Title: Re: bad inner tie rod
Post by: Shamus on March 14, 2011, 01:42:46 PM
Last time I had an airbag deploy it ruined a perfectly good cigar...I hate those damned things.

shamus
Title: Re: bad inner tie rod
Post by: CAP1 on March 14, 2011, 02:09:42 PM
Last time I had an airbag deploy it ruined a perfectly good cigar...I hate those damned things.

shamus

WHEN I used to drive a tow truck, i towed a LOT of neons that were totaled not by the accident itself, but because the deployment of the airbags blew out all of the windows. this caused enough increase in repair cost to total the car.
Title: Re: bad inner tie rod
Post by: Dimebag on March 14, 2011, 02:17:26 PM
airbags do total way too many cars  :bhead
Title: Re: bad inner tie rod
Post by: Jayhawk on March 14, 2011, 03:42:10 PM
airbags do total way too many cars  :bhead

I'm going to say this is one of those trade-offs that is worth it.
Title: Re: bad inner tie rod
Post by: CAP1 on March 14, 2011, 03:56:43 PM
I'm going to say this is one of those trade-offs that is worth it.

yea it is.

 there is one downside to all of the safety features installed in modern cars though.


 people tend to push limits. they figure since this stuff is there, that they don't have to pay attention to what they're doing as much as they used to.......mercedes is worst. if you've seen the commercials with the lady saying "i didn't realize i was drifting iinto the other lane" or the guy saying " i didn't realize that the truck in front of me stopped short"....and they all say their mercedes did. well? guess what? they SHOULD have realized these things. if they couldn't or didn't then they shouldn't be driving.
Title: Re: bad inner tie rod
Post by: Widewing on March 14, 2011, 08:57:50 PM
WHEN I used to drive a tow truck, i towed a LOT of neons that were totaled not by the accident itself, but because the deployment of the airbags blew out all of the windows. this caused enough increase in repair cost to total the car.

Used Neons... Scratch the paint and it's a write-off.   ;)

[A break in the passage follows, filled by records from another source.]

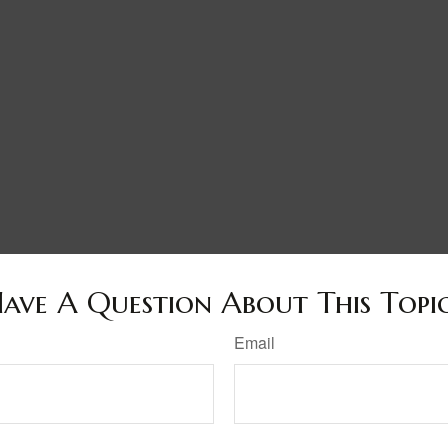
ave A Question About This Topi
Email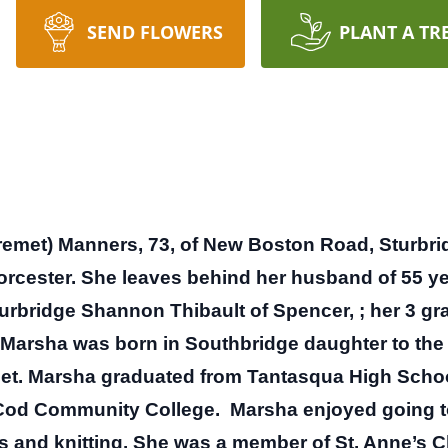
SEND FLOWERS
PLANT A TR
met) Manners, 73, of New Boston Road, Sturbrid
orcester.
She leaves behind her husband of 55 ye
urbridge Shannon Thibault of Spencer, ; her 3 g
Marsha was born in Southbridge daughter to the 
et.
Marsha graduated from Tantasqua High School
Cod Community College.
Marsha enjoyed going to
ts and knitting. She was a member of St. Anne’s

(Assuming the paint hasn't already peeled off)
Title: Re: bad inner tie rod
Post by: DREDIOCK on March 14, 2011, 09:48:49 PM
:lol  "it isn't bad yet, but it's going to be bad soon"....  :rofl

i'm very selective with who touches my car...after more than 35 years working on my own cars, the only reason i look for a mechanic is to do work i don't have the equipment for...if i hear, feel or smell anything out of whack i'll check it myself...then take it to my favorite shop and "get a second opinion"...if the parts need to be replaced, i buy my own and have the shop do the work.

unfortunately, most people wouldn't know a fuel injector from a muffler bearing...and dealer service departments are experts at selling muffler bearings.

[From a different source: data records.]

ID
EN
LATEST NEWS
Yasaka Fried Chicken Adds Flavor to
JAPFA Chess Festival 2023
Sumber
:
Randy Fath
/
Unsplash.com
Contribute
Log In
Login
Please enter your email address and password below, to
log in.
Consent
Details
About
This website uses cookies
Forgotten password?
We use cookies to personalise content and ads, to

Muffler bearings. Is that anything like a beam stretcher? Or a left handed sky hook?
Title: Re: bad inner tie rod
Post by: gyrene81 on March 14, 2011, 09:55:33 PM
Muffler bearings. Is that anything like a beam stretcher? Or a left handed sky hook?
:rofl ...exactly
Title: Re: bad inner tie rod
Post by: DREDIOCK on March 14, 2011, 10:09:28 PM
:rofl ...exactly

Cant tell ya how many times I've sent some rookie to this person or that for a beam stretcher.
I had the left handed skyhook pulled on my when I was ear wet. But I didnt fall for it. Gotta remember the metric crescent wrench. Thats on I can pull on my son. LMAO
Title: Re: bad inner tie rod
Post by: CAP1 on March 14, 2011, 10:15:48 PM
one of our favorites is to see if we can get a parts guy looking for a radiator for a corvair,  :devil
Title: Re: bad inner tie rod
Post by: gyrene81 on March 14, 2011, 10:17:12 PM
oh, we had the 4 foot ground guide for vehicle movement...10 gallon can of back blast...50 gallon barrels of muzzle wash and prop wash...ignition keys for the jeep or the tank...the 5 ton fork wrench...various howitzer modulators...the track key link...several other non existent objects.

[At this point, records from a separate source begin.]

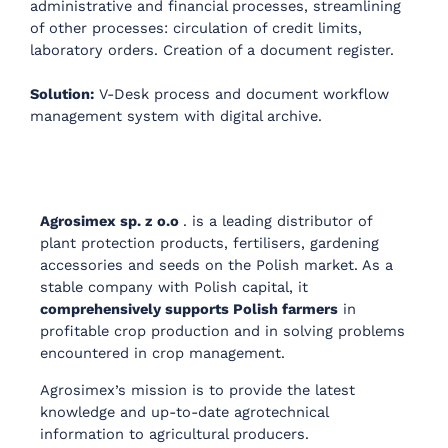
administrative and financial processes, streamlining
of other processes: circulation of credit limits,
laboratory orders. Creation of a document register.
Solution:
V-Desk process and document workflow
management system with digital archive.
Agrosimex sp. z o.o
. is a leading distributor of
plant protection products, fertilisers, gardening
accessories and seeds on the Polish market. As a
stable company with Polish capital, it
comprehensively supports Polish farmers
in
profitable crop production and in solving problems
encountered in crop management.
Agrosimex’s mission is to provide the latest
knowledge and up-to-date agrotechnical
information to agricultural producers.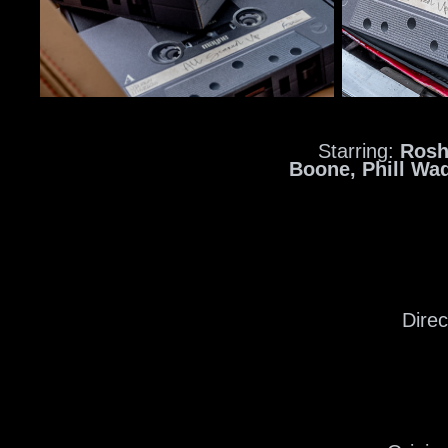
Starring:
Rosh
Boone,
Phill Wa
Dire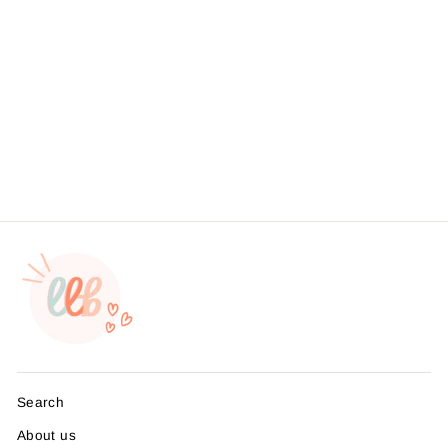
Your Purchase Made My
Day Sticker #: S0017 Made
To Order
from $4.49
Search
About us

my favorite came from a squid corpsman...50 feet of fallopian tubing   :rofl
Title: Re: bad inner tie rod
Post by: Widewing on March 14, 2011, 10:27:48 PM
I bring my Jeep to the dealer for routine service, as they gave me 3 years of free oil changes. This expires in August, but I'll take advantage of it till then.

Last year, one of the service writers says to me, "we recommend changing rear axle oil at 12,000 miles."

"Are you guys tossing that in with the oil change?"

"No", he said. "This isn't related to he oil change."

"Why not?", I reply, "It's an oil change for the differential".

"It is, but that's not part of your service deal."

"Then why change it at 12,000 miles?"

"Because the oil breaks down over time", was his answer.

Shaking my head, I responded... "No it doesn't, not under normal use. That's a synthetic oil, and there isn't enough heat to break down that oil. Furthermore, Jeep recommends changing axle oil at 24k, 18k for severe off road use, and that's just to flush out fine metallic particulates than can accelerate wear. It has nothing to do with break down of the oil."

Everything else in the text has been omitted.